Consortium of MS Centers MRI Protocol for the Diagnosis and Follow-up of MS
by Anthony Traboulsee, MD; David Li, MD; Joseph Frank, MD; Jack Simon, MD; Patricia Coyle, MD; Jerry Wolinsky, MD; Donald Paty, MD
I. CLINICAL GUIDELINES for Brain and Spinal Cord MRI in MS
Baseline evaluation: • Brain MRI recommended (with gadolinium) • Spinal Cord MRI if presenting symptoms are at the level of the spinal cord and have not resolved, or if the Brain MRI is non-diagnostic.
Follow-up evaluation: • Brain MRI recommended to demonstrate new disease activity
Follow-up of MS: • Unexpected clinical worsening • Re-assessment of disease burden before starting or modifying therapy • Suspicion of a secondary diagnosis
II. MRI PROTOCOLS for Brain and Spinal Cord
Field Strength: 1.0 Tesla or higher recommended for brain or spinal cord. (Note: 1T open ring magnets have an effective field strength of approximately 0.7 Tesla and are only recommended when patients can not tolerate the closed magnet).
Slice Thickness: < 3mm and no gap and in plane resolution of < 1mm x 1 mm for both Brain and spinal cord. (Note: < 5mm and no gap is acceptable for Brain MRI for centers that are unable to acquire 3mm slices in the allotted time).
Scan Orientation and Coverage: Reproducible coverage and orientation for the axial slices using the subcallosal line as a reference on an appropriate Sagittal localizer is critical for longitudinal comparisons.
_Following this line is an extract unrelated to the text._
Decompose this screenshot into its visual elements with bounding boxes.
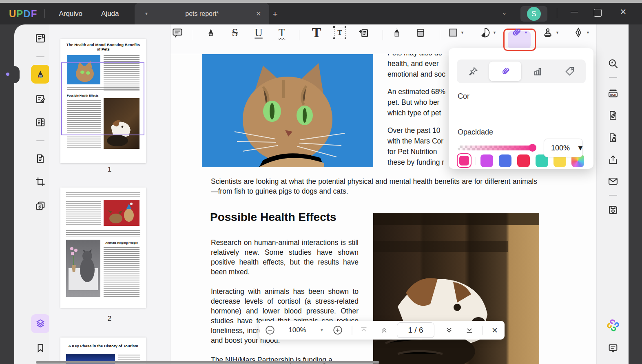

Brain MRI Sequences: 1st: Sagittal FLAIR (fluid attenuating inversion recovery). 2nd: Axial PD/T2 (proton density and T2 weighted T1 usually 80ms) 3rd: Axial FLAIR 4th: Gadolinium enhanced T1 (if suspicious lesions seen on FLAIR). Note: all 4 sequences recommended for a diagnostic MRI in suspected MS. The Sagittal FLAIR and gadolinium enhanced T1 are optional in the follow-up study for established MS.
Gadolinium: • The recommended dose is 0.1 mmol/kg IV • The minimum delay after giving gadolinium is 5 minutes before acquiring the axial T1 weighted axial post contrast images. • Gadolinium does not need to be given for a spinal cord MRI if it follows a contrast Brain MRI study.
Time saving strategies: • Omit the axial Fast Spin Echo PD • Only cover the corpus callosum with the Sagittal FLAIR. • Acquire the axial FLAIR after giving gadolinium and before the axial T1 weighted axial post contrast images.
Report: The report should use common language and be descriptive including: • Lesion number, location, size, shape, character and a qualitative assessment of brain atrophy. • Comparison with previous studies for new, enlarging and/or enhancing lesions and atrophy. • Interpretation and differential diagnosis.
An optional standardized reporting table may be helpful to the radiologist and neurologist.
Archival and Storage: Copies of these MRI studies should be retained permanently and be available. They should be stored in a standard format (example DICOM). It may be useful for patients to keep their own studies on portable digital media.